01. Mensonges
02. Sentez cette merde (je suis tiré)
03. Juste un rat
04. Chanté
05. Les doutes et la peur
06. Dolores
07. Pas de miséricorde pas de pardon
08. Utilisé et maltraité
09. Ne meurez jamais une seule fois
10 Savage New Times
Avec l’avantage du recul, beaucoup plus de bruit auraient dû être faits INCITER au fil des ans. Formé à Phoenix, en Arizona, il y a un peu plus de 20 ans, Richie CavaleraL’équipage a été une présence persistante et sans compromis, avec un catalogue croissant de records brutaux et à haut octane et une formidable réputation en tant que groupe live explosif. À sa surface, « Savage New Times » sera simplement le prochain dans une longue lignée d’albums qui ont volé sous le radar, mais tout comme 2022 « Réveille-toi mort » Il a semblé accélérer l’élan vers l’avant du groupe, donc cette nouvelle collection d’hymnes de débarquement du cou semble sûr de faire de même.
INCITERLe mélange de marques de fabrique de thrash barbares, de hardcore en béton et, à l’occasion, hoche la tête Cavalera L’héritage est toujours aussi frais que lorsqu’ils ont sorti 2009 « Le massacre ». « Savage New Times » est un record beaucoup plus important, avec une production écrasante et de pointe et aucune des rayures à faible budget qui ont affecté les albums antérieurs. De plus, INCITER ont clairement connu une augmentation de la confiance de l’écriture de chansons, car ce sont quelques-uns des morceaux les plus lourds qu’ils aient jamais sortis.
C’est aussi le record le plus en colère Cavalera a jamais fait. De l’explosion d’ouverture de « Mensonges » Il est évident que certains effondrements émotionnels de la gorge se déroulent, et il y a plusieurs moments qui soutiennent l’idée que INCITER deviennent plus lourds et plus extrêmes au fil des années. Premier single « Pas de miséricorde pas de pardon » Les sons stratégiquement conçus pour inciter la violence, et les larmes à un rythme haletant, les riffs et la polémique entrant en collision en union mécaniste parfaite. « Juste un rat » est une histoire amère de trahison et de cupidité qui se déroule sur des riffs incroyablement musclés et une agression aux yeux nords. Les horreurs à combustion lente de « Dolores » déplier sur six minutes de boues scurriles et de syncope meurtrière, toutes lourdes de mélancolie; Et plus court, plus net et plus net au globe oculaire comme « Sentez cette merde (je suis tiré) » et blitzkrieg en métal-punk de« Chucked » sont snotty, thrashy et totalement militants dans leur désir de casser les choses. Les racines de Thrash sont clairement audibles au maximum le long du chemin maisINCITER ont rasé tous les garnitures étrangères et réduit le genre à un barrage de bile surment et focalisé myope.Cavaleraqui a dirigé ce groupe avec Guile dès le début, n’a jamais semblé plus engagé. Conformément, son groupe n’a jamais semblé plus convaincant.

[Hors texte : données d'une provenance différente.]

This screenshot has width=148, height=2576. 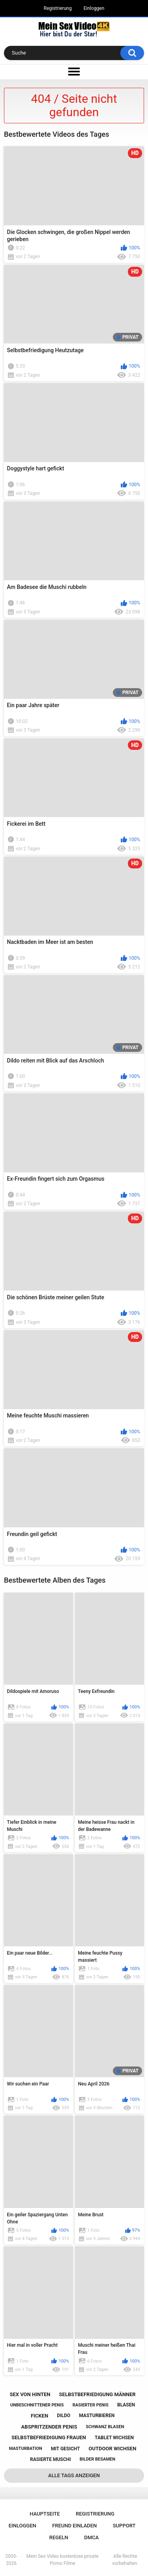 I want to click on selbstbefriedigung frauen, so click(x=48, y=2437).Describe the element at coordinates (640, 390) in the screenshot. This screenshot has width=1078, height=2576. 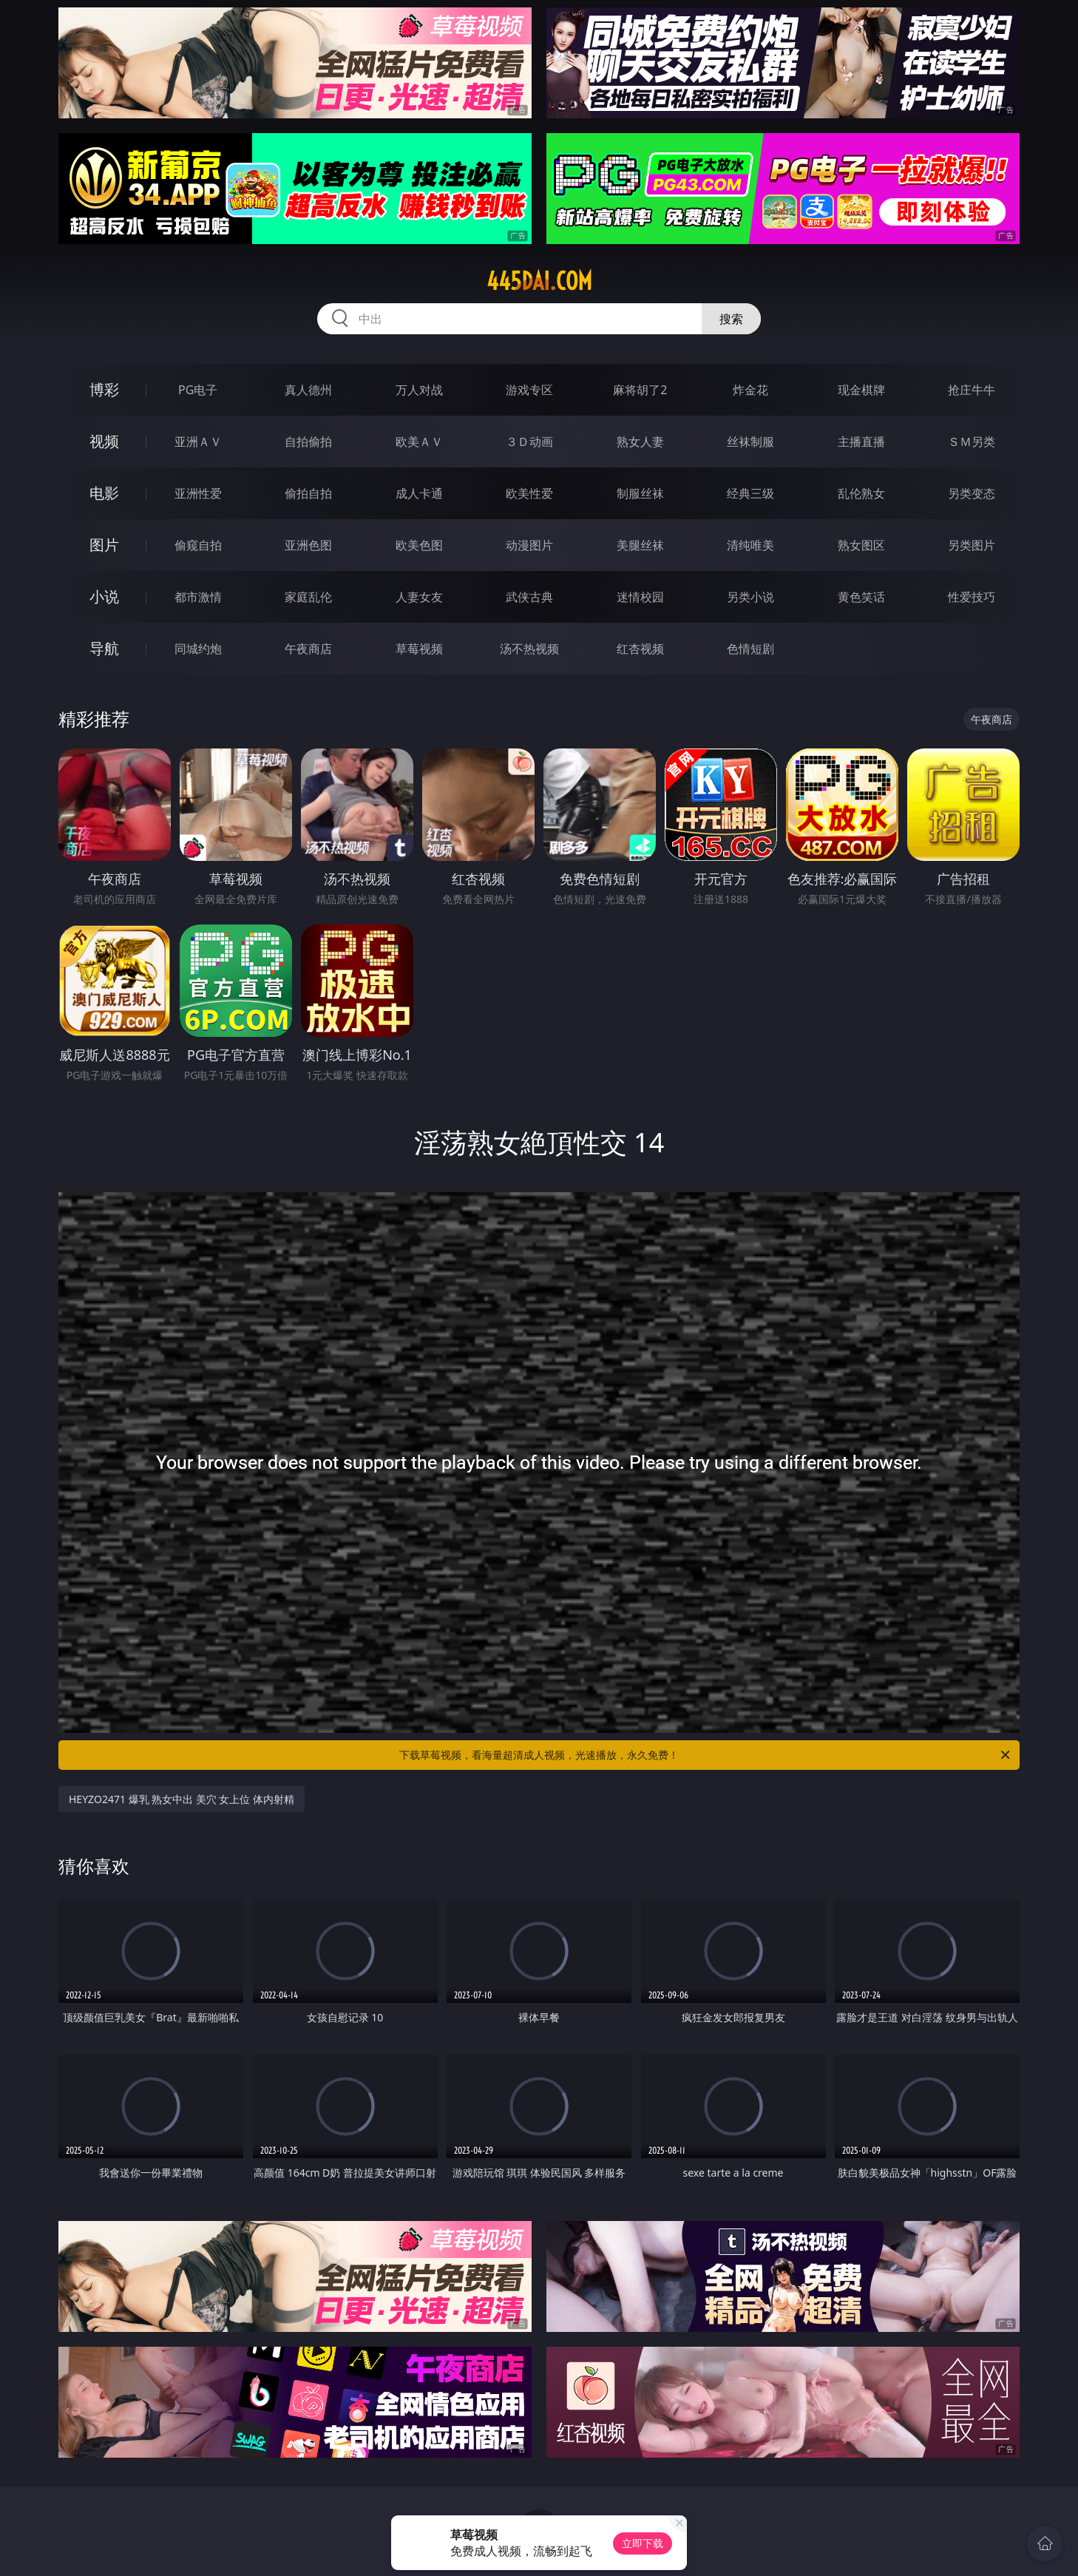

Quelques écarts par rapport au point de norme punitif à de nouvelles évolutions possibles.« Jamais mourir une fois » a la sensation angulaire et monochrome de la durée du champ gauche, des nuances deFugazi suintant des riffs en lambeaux et des rainures de broyage et balayées. De la même manière,« Doubts et la peur » Dabble dans des humeurs plus cérébrales et déverrouille une obscurité quiINCITER n’ont fait allusion qu’auparavant, tout en évoquant le thrash moderne élevéEXODE. Pendant ce temps, la piste de titre de clôture adopte l’approche directe, secouant comme un mastodonte de métal rapides avec un moteur en métal brillant et brillant,CavaleraLes barbes aboyaient des barbes qui pleuvent comme des éclats d’obus. Savage est à peu près correct.
D’une manière ou d’une autre,INCITER vont briser quelques visages avec leur septième album studio. S’il y a une justice, ils se frayeront un chemin vers une position plus privilégiée dans la hiérarchie des métaux, car il s’agit d’un affichage impressionnant de viscères et de vitalité.